Mailroom maker Muller Martini eyes further downsizing as revenues tumble

Jun 30, 2013 at 07:42 pm by Staff


Up to 550 jobs worldwide could be affected by a “long-term reform” of mailroom and finishing systems maker Müller Martini.

Chief executive Bruno Müller says the group is suffering from difficult economic conditions and continuing structural change in the graphics industry.

Although it has preserved its market position, revenues have “fallen massively” over the last four years, leading to consideration of a fundamental restructuring over coming months

“In order to survive in strong shape, we cannot avoid the need to operate on a smaller scale,” says Müller.

"However, by concentrating our forces, we will do our utmost to continue to intensify the comprehensive advice we provide to our customers on new investments and in particular in the service area.

“Our sales and service network regionalisation program, which was initiated last year, gives us a good starting point in this context.”

Options under consideration include consolidating the two main manufacturing sites in Zofingen and Felben, Switzerland, which are not operating at sufficient capacity.
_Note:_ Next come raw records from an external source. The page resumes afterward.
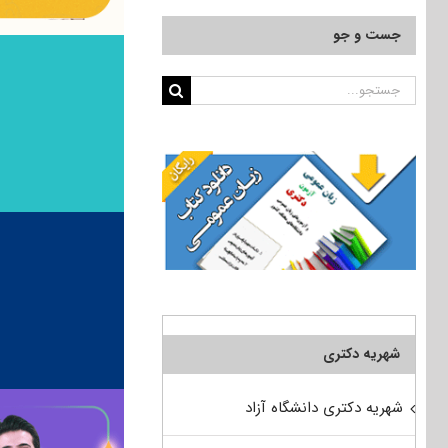
جست و جو
جستجو
برای:
شهریه دکتری
شهریه دکتری دانشگاه آزاد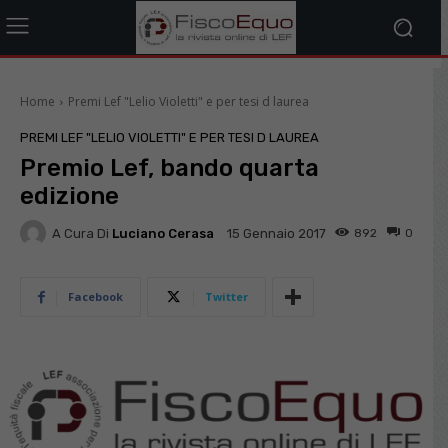
Home
Premi Lef "Lelio Violetti" e per tesi d laurea
PREMI LEF "LELIO VIOLETTI" E PER TESI D LAUREA
Premio Lef, bando quarta
edizione
A Cura Di
Luciano Cerasa
892
0
15 Gennaio 2017
Facebook
Twitter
The company expects to make a decision “in the next few months”.

Reform is needed to preserve a future role as a leader in the shrunken global graphics industry through innovative printing and print finishing products together with a high-quality customer service, and to put the company on a sustainable and future-oriented foundation, a company statement says. “In addition, Müller Martini must adapt the size of the company to a scaled-back market to enable it to continue  investing in future-oriented product developments.

“The reason behind the on-going difficult situation is the fundamental transformation of the graphics industry. The resultant consolidation among printing companies has significantly reduced the customer base. Many existing and potential customers are holding back on investment – or are being prevented from investing in new equipment due to the lack of credit.

“There is significant pressure on prices and margins; in addition the strong Swiss franc exchange rate is having a detrimental impact on profit margins,” Müller Martini says in its statement.

In addition to the current plants for print finishing systems in Zofingen and bookbinding systems in Felben, Muller Martini has printing press operations in Maulburg and a book technology centre in Bad Mergentheim, both in Germany.